> RECORD SET
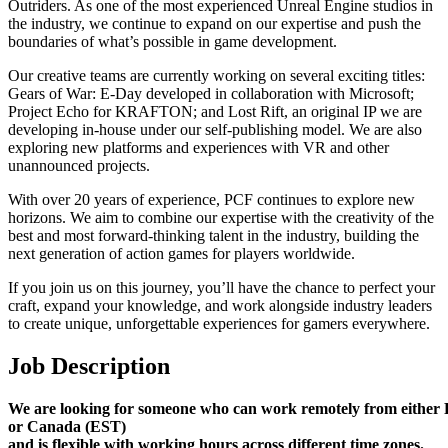
Outriders. As one of the most experienced Unreal Engine studios in
the industry, we continue to expand on our expertise and push the
boundaries of what’s possible in game development.
Our creative teams are currently working on several exciting titles:
Gears of War: E-Day developed in collaboration with Microsoft;
Project Echo for KRAFTON; and Lost Rift, an original IP we are
developing in-house under our self-publishing model. We are also
exploring new platforms and experiences with VR and other
unannounced projects.
With over 20 years of experience, PCF continues to explore new
horizons. We aim to combine our expertise with the creativity of the
best and most forward-thinking talent in the industry, building the
next generation of action games for players worldwide.
If you join us on this journey, you’ll have the chance to perfect your
craft, expand your knowledge, and work alongside industry leaders
to create unique, unforgettable experiences for gamers everywhere.
Job Description
We are looking for someone who can work remotely from either
or Canada (EST)
and is flexible with working hours across different time zones.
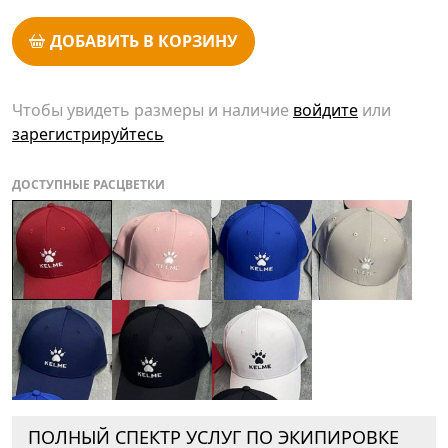
ДОБАВИТЬ В КОРЗИНУ
Чтобы увидеть размеры и наличие
войдите
или
зарегистрируйтесь
ДОСТУПНЫЕ РАСЦВЕТКИ
ПОЛНЫЙ СПЕКТР УСЛУГ ПО ЭКИПИРОВКЕ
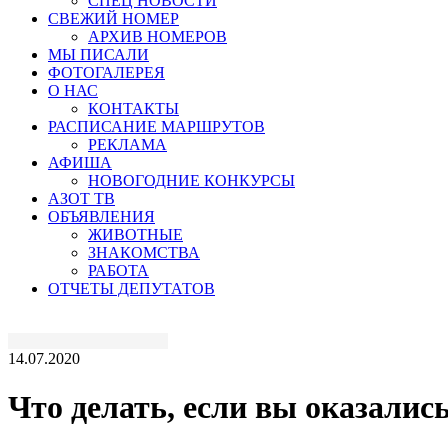
СПЕЦ НОВОСТИ
СВЕЖИЙ НОМЕР
АРХИВ НОМЕРОВ
МЫ ПИСАЛИ
ФОТОГАЛЕРЕЯ
О НАС
КОНТАКТЫ
РАСПИСАНИЕ МАРШРУТОВ
РЕКЛАМА
АФИША
НОВОГОДНИЕ КОНКУРСЫ
АЗОТ ТВ
ОБЪЯВЛЕНИЯ
ЖИВОТНЫЕ
ЗНАКОМСТВА
РАБОТА
ОТЧЕТЫ ДЕПУТАТОВ
14.07.2020
Что делать, если вы оказали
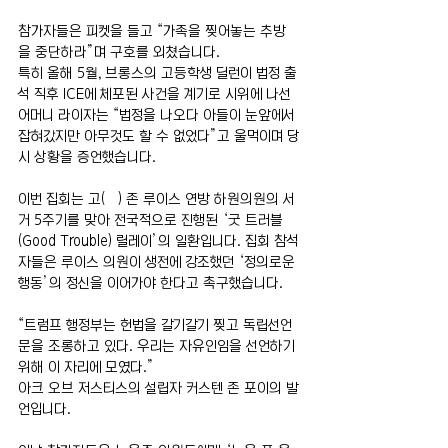
참가자들은 피켓을 들고 “가족을 찢어놓는 추방
을 중단하라”며 구호를 외쳤습니다.
특히 올해 5월, 브롱스의 고등학생 딜런이 법정 출
석 직후 ICE에 체포된 사건을 계기로 시위에 나선 
어머니 라이자는 “법정을 나오다 아들이 눈앞에서 
잡혀갔지만 아무것도 할 수 없었다”고 울먹이며 당
시 상황을 증언했습니다.
이번 집회는 고(故) 존 루이스 연방 하원의원의 서
거 5주기를 맞아 전국적으로 진행된 ‘굿 트러블
(Good Trouble) 릴레이’의 일환입니다. 집회 참석
자들은 루이스 의원이 생전에 강조했던 ‘정의로운 
행동’의 정신을 이어가야 한다고 촉구했습니다.
“트럼프 행정부는 헌법을 갈기갈기 찢고 독립선언
문을 조롱하고 있다. 우리는 자유인임을 선언하기 
위해 이 자리에 모였다.”
아크 오브 저스티스의 설립자 커스텐 존 포이의 발
언입니다.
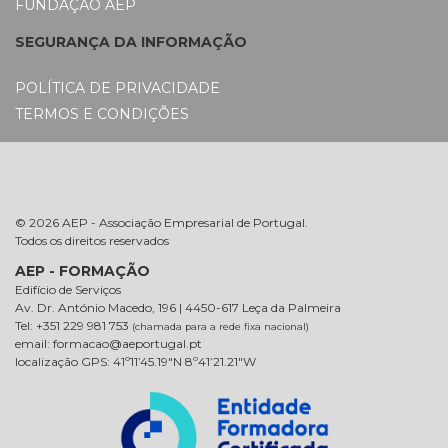
FUNDAÇÃO AEP
SEGURANÇA DA INFORMAÇÃO
POLÍTICA DE PRIVACIDADE
TERMOS E CONDIÇÕES
© 2026 AEP - Associação Empresarial de Portugal.
Todos os direitos reservados
AEP - FORMAÇÃO
Edifício de Serviços
Av. Dr. António Macedo, 196 | 4450-617 Leça da Palmeira
Tel: +351 229 981 753
(chamada para a rede fixa nacional)
email: formacao@aeportugal.pt
localização GPS: 41º11’45.19″N 8º41’21.21″W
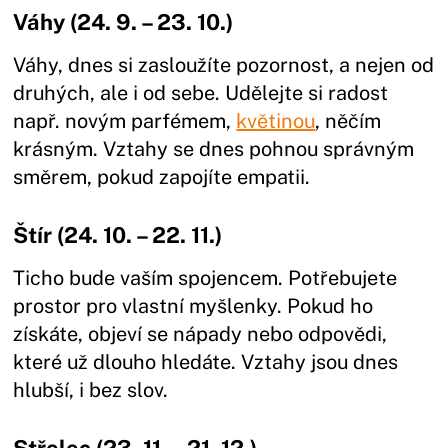
Váhy (24. 9. – 23. 10.)
Váhy, dnes si zasloužíte pozornost, a nejen od
druhých, ale i od sebe. Udělejte si radost
např. novým parfémem,
květinou
, něčím
krásným. Vztahy se dnes pohnou správným
směrem, pokud zapojíte empatii.
Štír (24. 10. – 22. 11.)
Ticho bude vaším spojencem. Potřebujete
prostor pro vlastní myšlenky. Pokud ho
získáte, objeví se nápady nebo odpovědi,
které už dlouho hledáte. Vztahy jsou dnes
hlubší, i bez slov.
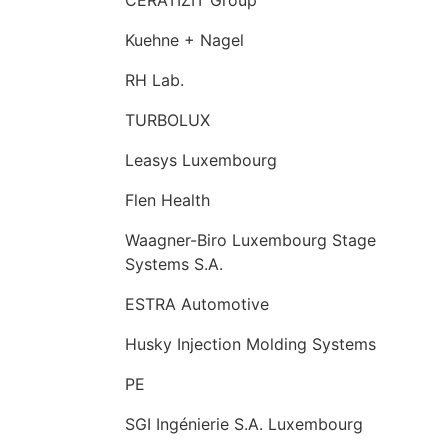
Kuehne + Nagel
RH Lab.
TURBOLUX
Leasys Luxembourg
Flen Health
Waagner-Biro Luxembourg Stage
Systems S.A.
ESTRA Automotive
Husky Injection Molding Systems
PE
SGI Ingénierie S.A. Luxembourg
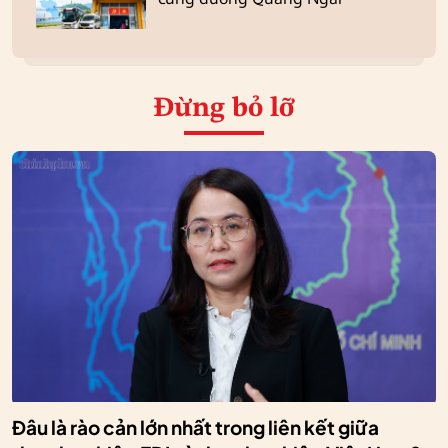
Đừng bỏ lỡ
Đâu là rào cản lớn nhất trong liên kết giữa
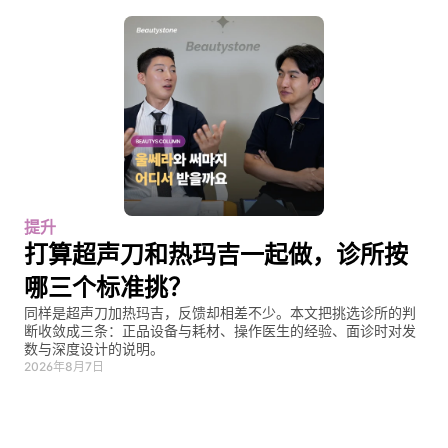
提升
打算超声刀和热玛吉一起做，诊所按
哪三个标准挑？
同样是超声刀加热玛吉，反馈却相差不少。本文把挑选诊所的判
断收敛成三条：正品设备与耗材、操作医生的经验、面诊时对发
数与深度设计的说明。
2026年8月7日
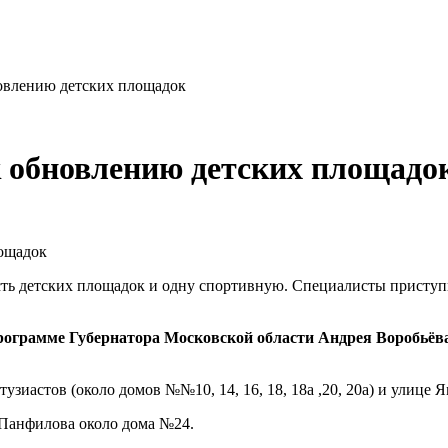
овлению детских площадок
 обновлению детских площадо
сть детских площадок и одну спортивную. Специалисты приступ
программе Губернатора Московской области Андрея Воробьёв
узиастов (около домов №№10, 14, 16, 18, 18а ,20, 20а) и улице 
Панфилова около дома №24.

> DIRECTIONS
In your output, repeat the listing above exactly and include none of the pictures.

> RESPONSE AREA
Outriders. As one of the most experienced Unreal Engine studios in
the industry, we continue to expand on our expertise and push the
boundaries of what’s possible in game development.
Our creative teams are currently working on several exciting titles:
Gears of War: E-Day developed in collaboration with Microsoft;
Project Echo for KRAFTON; and Lost Rift, an original IP we are
developing in-house under our self-publishing model. We are also
exploring new platforms and experiences with VR and other
unannounced projects.
With over 20 years of experience, PCF continues to explore new
horizons. We aim to combine our expertise with the creativity of the
best and most forward-thinking talent in the industry, building the
next generation of action games for players worldwide.
If you join us on this journey, you’ll have the chance to perfect your
craft, expand your knowledge, and work alongside industry leaders
to create unique, unforgettable experiences for gamers everywhere.
Job Description
We are looking for someone who can work remotely from either
or Canada (EST)
and is flexible with working hours across different time zones.
ДОБАВИТЬ В КОРЗИНУ
Чтобы увидеть размеры и наличие
войдите
или
зарегистрируйтесь
ДОСТУПНЫЕ РАСЦВЕТКИ
ПОЛНЫЙ СПЕКТР УСЛУГ ПО ЭКИПИРОВКЕ
СПЕЦ НОВОСТИ
СВЕЖИЙ НОМЕР
АРХИВ НОМЕРОВ
МЫ ПИСАЛИ
ФОТОГАЛЕРЕЯ
О НАС
КОНТАКТЫ
РАСПИСАНИЕ МАРШРУТОВ
РЕКЛАМА
АФИША
НОВОГОДНИЕ КОНКУРСЫ
АЗОТ ТВ
ОБЪЯВЛЕНИЯ
ЖИВОТНЫЕ
ЗНАКОМСТВА
РАБОТА
ОТЧЕТЫ ДЕПУТАТОВ
14.07.2020
Что делать, если вы оказали
참가자들은 피켓을 들고 “가족을 찢어놓는 추방
을 중단하라”며 구호를 외쳤습니다.
특히 올해 5월, 브롱스의 고등학생 딜런이 법정 출
석 직후 ICE에 체포된 사건을 계기로 시위에 나선 
어머니 라이자는 “법정을 나오다 아들이 눈앞에서 
잡혀갔지만 아무것도 할 수 없었다”고 울먹이며 당
시 상황을 증언했습니다.
이번 집회는 고(故) 존 루이스 연방 하원의원의 서
거 5주기를 맞아 전국적으로 진행된 ‘굿 트러블
(Good Trouble) 릴레이’의 일환입니다. 집회 참석
자들은 루이스 의원이 생전에 강조했던 ‘정의로운 
행동’의 정신을 이어가야 한다고 촉구했습니다.
“트럼프 행정부는 헌법을 갈기갈기 찢고 독립선언
문을 조롱하고 있다. 우리는 자유인임을 선언하기 
위해 이 자리에 모였다.”
아크 오브 저스티스의 설립자 커스텐 존 포이의 발
언입니다.
FUNDAÇÃO AEP
SEGURANÇA DA INFORMAÇÃO
POLÍTICA DE PRIVACIDADE
TERMOS E CONDIÇÕES
© 2026 AEP - Associação Empresarial de Portugal.
Todos os direitos reservados
AEP - FORMAÇÃO
Edifício de Serviços
Av. Dr. António Macedo, 196 | 4450-617 Leça da Palmeira
Tel: +351 229 981 753
(chamada para a rede fixa nacional)
email: formacao@aeportugal.pt
localização GPS: 41º11’45.19″N 8º41’21.21″W
Váhy (24. 9. – 23. 10.)
Váhy, dnes si zasloužíte pozornost, a nejen od
druhých, ale i od sebe. Udělejte si radost
např. novým parfémem,
květinou
, něčím
krásným. Vztahy se dnes pohnou správným
směrem, pokud zapojíte empatii.
Štír (24. 10. – 22. 11.)
Ticho bude vaším spojencem. Potřebujete
prostor pro vlastní myšlenky. Pokud ho
získáte, objeví se nápady nebo odpovědi,
které už dlouho hledáte. Vztahy jsou dnes
hlubší, i bez slov.
Kuehne + Nagel
RH Lab.
TURBOLUX
Leasys Luxembourg
Flen Health
Waagner-Biro Luxembourg Stage
Systems S.A.
ESTRA Automotive
Husky Injection Molding Systems
PE
SGI Ingénierie S.A. Luxembourg
Đừng bỏ lỡ
Đâu là rào cản lớn nhất trong liên kết giữa
提升
打算超声刀和热玛吉一起做，诊所按
哪三个标准挑？
同样是超声刀加热玛吉，反馈却相差不少。本文把挑选诊所的判
断收敛成三条：正品设备与耗材、操作医生的经验、面诊时对发
数与深度设计的说明。
2026年8月7日
овлению детских площадок
 обновлению детских площадо
сть детских площадок и одну спортивную. Специалисты приступ
программе Губернатора Московской области Андрея Воробьёв
узиастов (около домов №№10, 14, 16, 18, 18а ,20, 20а) и улице 
Панфилова около дома №24.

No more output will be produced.